#DayTradingStrategy An effective trading strategy is the "Mini-POC Level Test" which uses market profile to identify key support and resistance levels. This strategy is based on identifying the transition of supply-demand equilibrium from zone A to zone B and then looking for mini-POCs (points of control) in the price trajectory between these zones.
*How it works:*
- The market profile is used to find the transition of supply-demand equilibrium.
- Mini-POCs are identified along the price trajectory.
- The price is waited to test the mini-POC level.
- Confirmation is received through indicators such as Delta in lower time frames.
- A position is entered with a stop loss and take profit.
*Advantages:*
- Allows trading in favor of the main trend.
- Works across different time frames and markets.
- Possibility to use confirmation signals.
*Disadvantages:*
- Does not guarantee profits.
- There may be mini-POC level tests without positive results.
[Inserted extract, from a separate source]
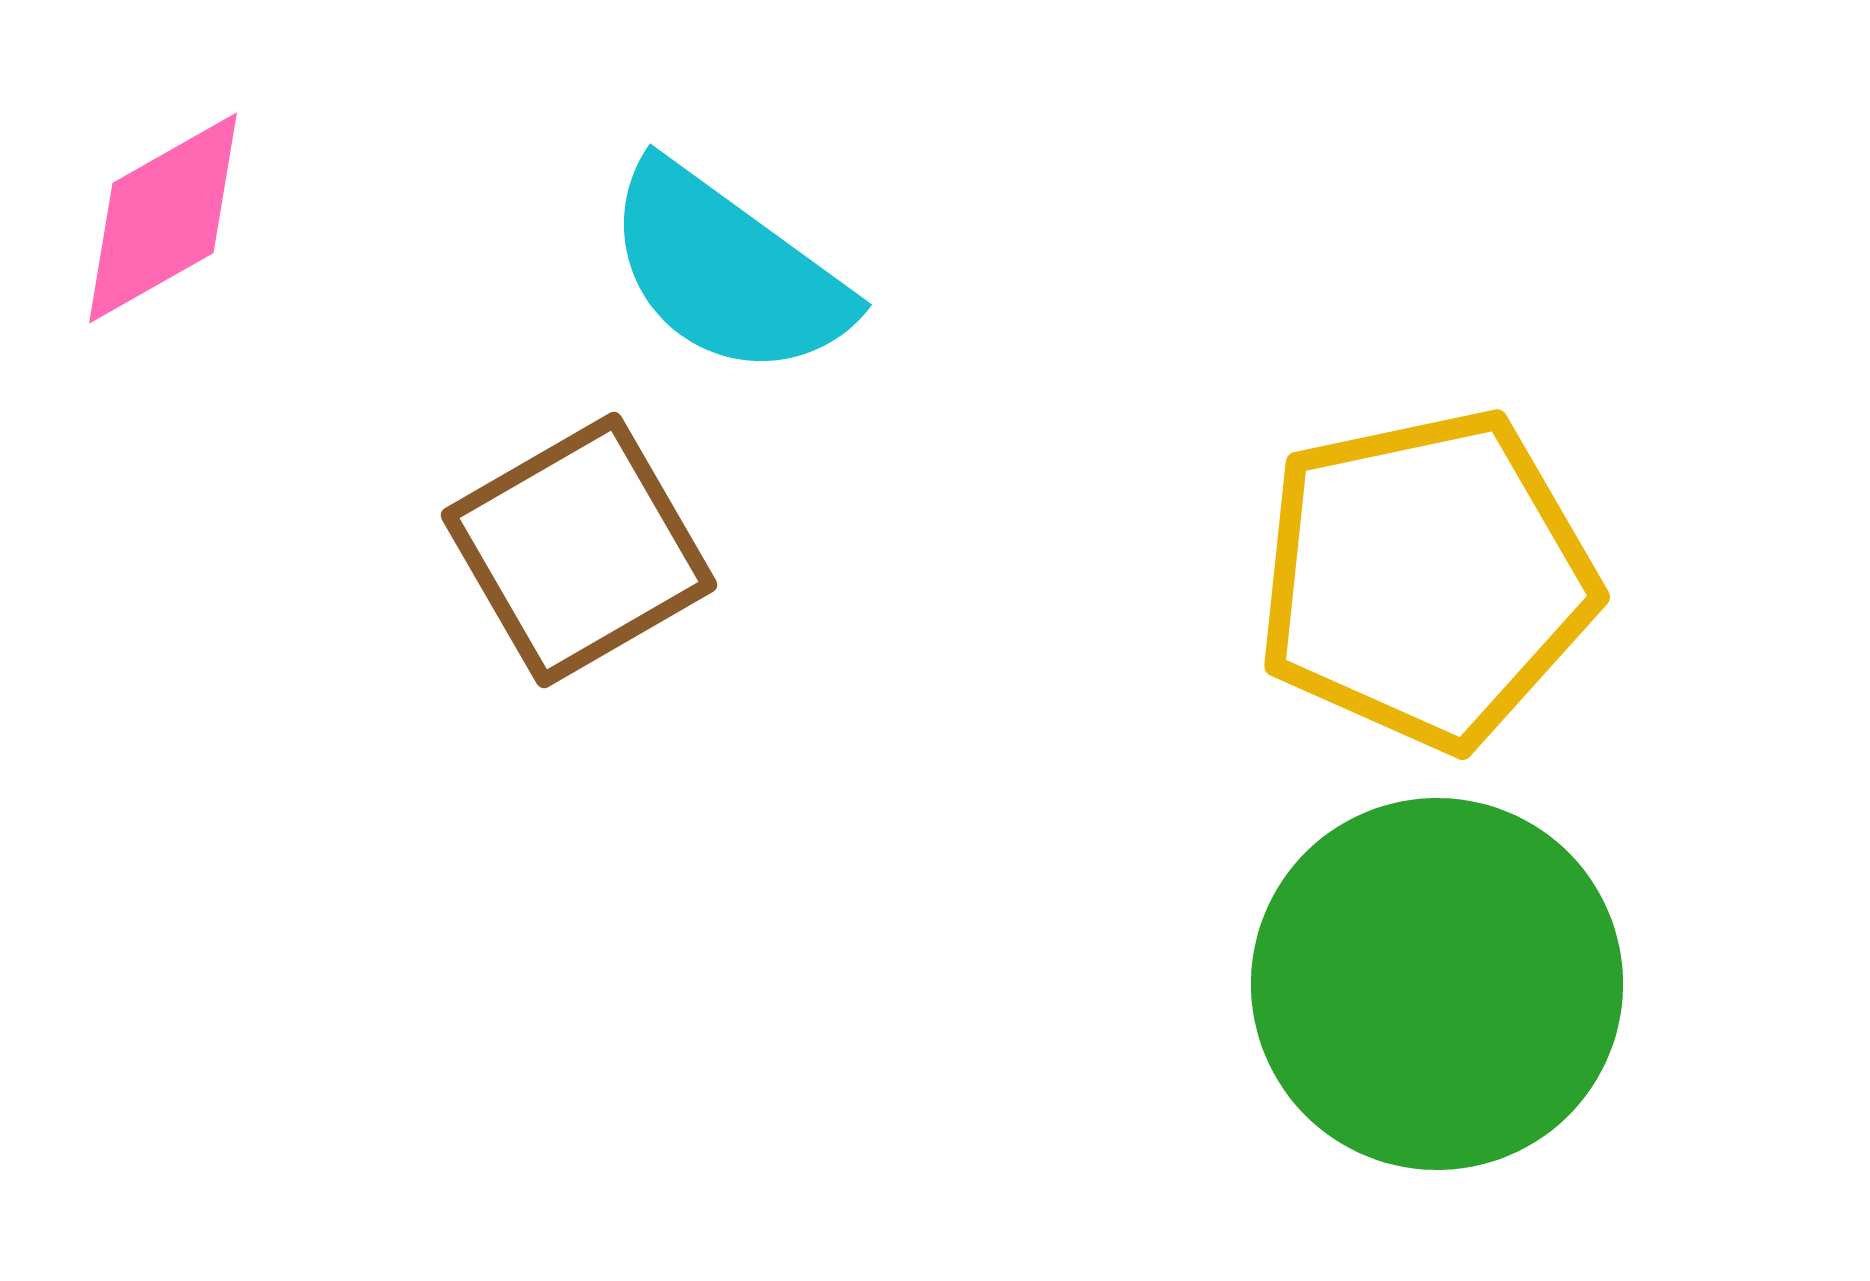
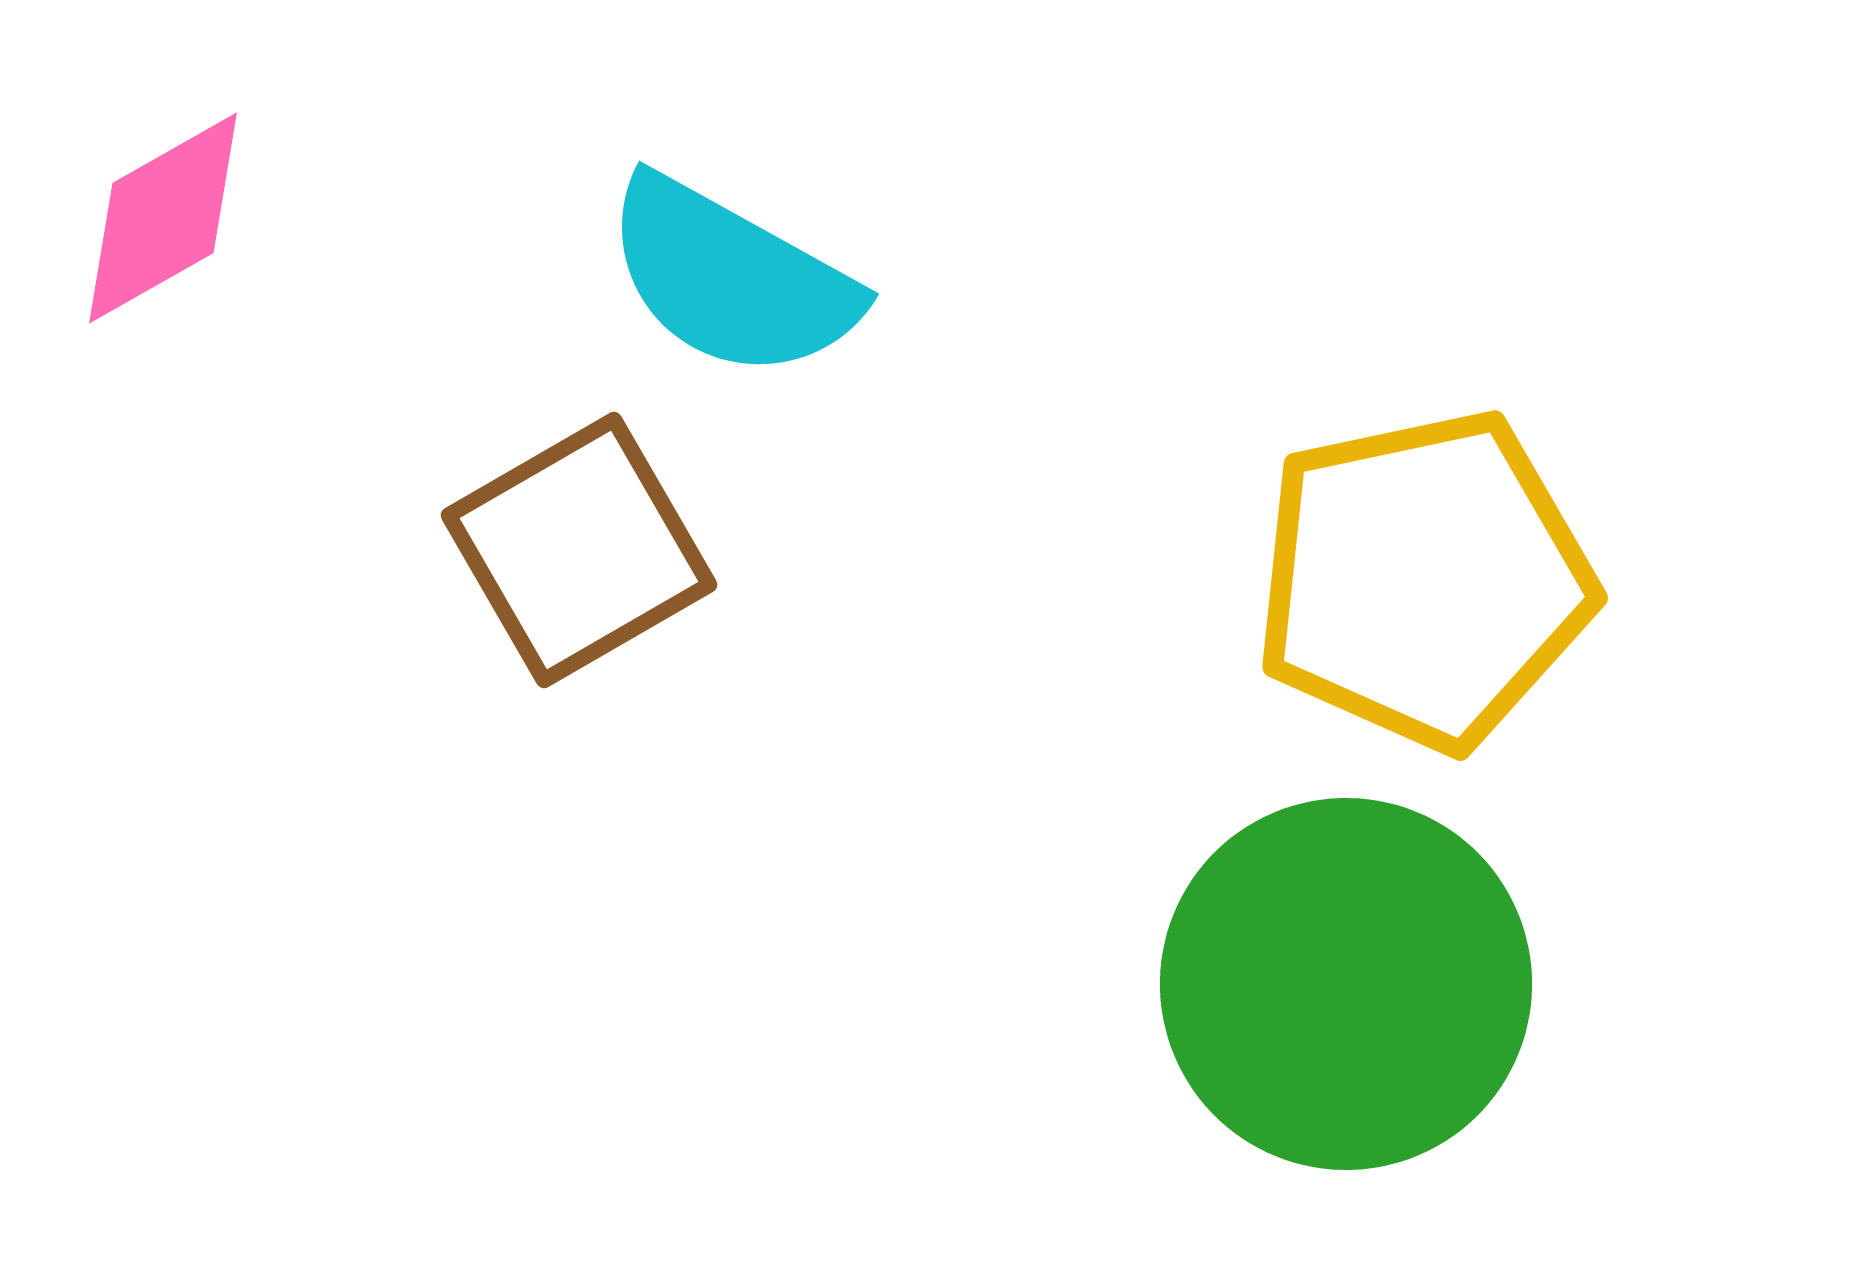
cyan semicircle: moved 4 px right, 7 px down; rotated 7 degrees counterclockwise
yellow pentagon: moved 2 px left, 1 px down
green circle: moved 91 px left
Another popular strategy is the exponential moving averages (EMA) with periods of 5, 8, 13, and 21. This strategy involves ¹:
- Identifying trends using EMA.
- Evaluating the strength of the trend.
- Finding entry and exit points.
*Setup:*
- Recommended markets: Forex, indices, precious metals.
- Recommended time frames: any time frame.
- Recommended market sessions: avoid sessions with low volatility.